FM : au sein de votre équipe à Prime Video, ressentez-vous le même esprit qu'au sein d'un club de foot ? Cet état d'esprit collectif, l'ambiance famille...
BC : un peu, bien sûr que ça nous sert. On a toujours été habitués à vivre à 25, faire des déplacements, des stages, respecter des horaires, déconner, se chambrer... C'est agréable quand il y a une bonne ambiance, quand il y a une bande de 5 ou 6 potes à chaque fois, peu importe notre âge. On voyage, on se chambre, on se fait des blagues, on passe du bon temps. On rigole mais on travaille sérieusement, on prépare les choses. On se met la pression pour essayer de progresser et d'être les meilleurs possible.
FM : qu'apprenez-vous aux côtés des autres consultants de Prime Video que sont Thierry Henry, Ludovic Giuly... ?
BC : on s'aperçoit qu'on ne s'est pas côtoyés au quotidien mais on parle de certains joueurs qu'on a connus il y a 20 ans ou 30 ans... il y a cette culture commune qui fait qu'on est très proches. On se raconte des anecdotes sur des joueurs ou des entraîneurs qu'on a croisés dans certains clubs. C'est enrichissant, c'est top. Avec Ludo Giuly, on se rappelle des matchs qu'on a joués l'un contre l'autre. On est passionnés. C'est passionnant. Quand on voit qu'on est sérieux, qu'on travaille, qu'on n'est pas là pour piquer la place de l'autre, qu'on a un bon état d'esprit, qu'on est dans le partage et la passion, tout se passe bien. C'est un vrai plaisir.

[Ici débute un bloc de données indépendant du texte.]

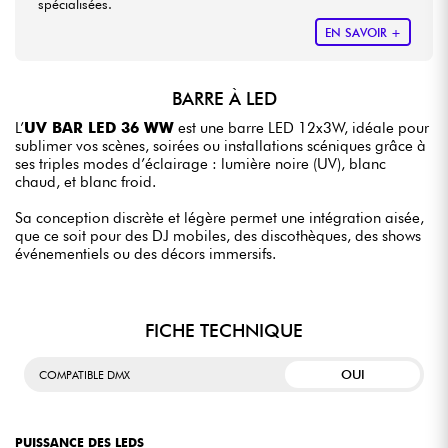
spécialisées.
EN SAVOIR +
BARRE À LED
L’
UV BAR LED 36 WW
est une barre LED 12x3W, idéale pour
sublimer vos scènes, soirées ou installations scéniques grâce à
ses triples modes d’éclairage : lumière noire (UV), blanc
chaud, et blanc froid.
Sa conception discrète et légère permet une intégration aisée,
que ce soit pour des DJ mobiles, des discothèques, des shows
événementiels ou des décors immersifs.
FICHE TECHNIQUE
OUI
COMPATIBLE DMX
PUISSANCE DES LEDS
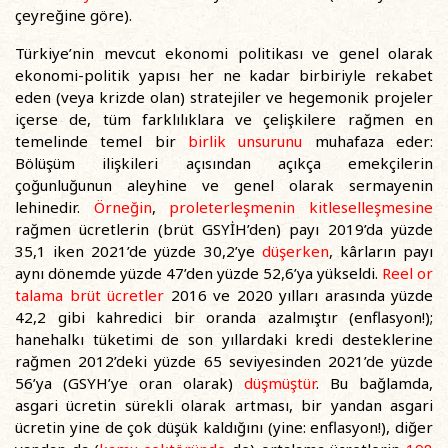
çeyreğine göre).
Türkiye’nin mevcut ekonomi politikası ve genel olarak
ekonomi-politik yapısı her ne kadar birbiriyle rekabet
eden (veya krizde olan) stratejiler ve hegemonik projeler
içerse de, tüm farklılıklara ve çelişkilere rağmen en
temelinde temel bir
birlik unsurunu
muhafaza eder:
Bölüşüm ilişkileri açısından açıkça emekçilerin
çoğunluğunun aleyhine ve genel olarak sermayenin
lehinedir.
Örneğin
,
proleterleşmenin kitleselleşmesine
rağmen ücretlerin (brüt GSYİH’den) payı 2019’da yüzde
35,1 iken 2021’de yüzde 30,2’ye
düşerken
, kârların payı
aynı dönemde yüzde 47’den yüzde 52,6’ya yükseldi.
Reel or
talama brüt ücretler
2016 ve 2020 yılları arasında yüzde
42,2 gibi kahredici bir oranda azalmıştır (enflasyon!);
hanehalkı tüketimi de son yıllardaki kredi desteklerine
rağmen 2012’deki yüzde 65 seviyesinden 2021’de yüzde
56’ya (GSYH’ye oran olarak)
düşmüştür
. Bu bağlamda,
asgari ücretin sürekli olarak artması, bir yandan asgari
ücretin yine de çok düşük kaldığını (yine: enflasyon!), diğer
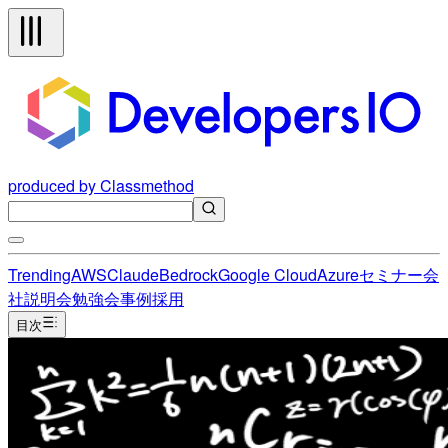
produced by Classmethod
Trending
AWS
Claude
Bedrock
Google Cloud
Azure
セミナー
会
社説明会
勉強会
事例
採用
目次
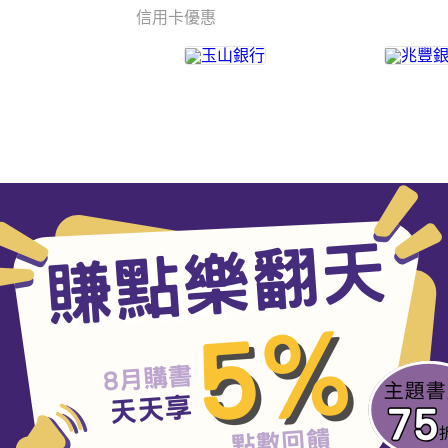
信用卡優惠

FM : quelle est la différence, dans la préparation, entre une émission comme Dimanche Soir Football et un match à commenter ?

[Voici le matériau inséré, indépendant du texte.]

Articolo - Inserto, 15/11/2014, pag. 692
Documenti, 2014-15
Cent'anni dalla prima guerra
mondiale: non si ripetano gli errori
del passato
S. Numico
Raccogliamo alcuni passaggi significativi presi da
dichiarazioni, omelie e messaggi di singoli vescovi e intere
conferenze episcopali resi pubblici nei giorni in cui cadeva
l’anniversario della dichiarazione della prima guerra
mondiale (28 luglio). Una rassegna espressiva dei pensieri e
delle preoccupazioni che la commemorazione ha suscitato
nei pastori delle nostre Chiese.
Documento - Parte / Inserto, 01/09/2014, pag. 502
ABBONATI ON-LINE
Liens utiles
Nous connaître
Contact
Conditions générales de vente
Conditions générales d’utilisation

BC : quand tu commentes un match, il faut connaître la carrière de tous les joueurs sur le bout des doigts. Leurs matchs précédents, comment ils jouent les uns avec les autres, les uns contre les autres, les faiblesses et les atouts de chaque équipe. Tu te mets à la place de l'entraîneur aussi, comment tu ferais ton équipe : "en fonction des forces de mon équipe ou des faiblesses d'en face ? Où est-ce que j'essaierai de faire mal..." Quand tu prépares une émission, il faut connaître encore plus, parce qu'on va te parler des matchs qui viennent de passer. C'est une culture. Il faut regarder les matchs tous les jours, ce qu'il se passe, et depuis plusieurs années. Il y a des anecdotes qui peuvent te revenir d'un joueur il y a 10 ans dans telle ou telle équipe... il faut aussi être en connexion avec les journalistes avec lesquels tu travailles, pour savoir quels angles ils veulent aborder, de quelle manière...
FM : préférez-vous commenter un match au stade ou être en plateau pour une émission ?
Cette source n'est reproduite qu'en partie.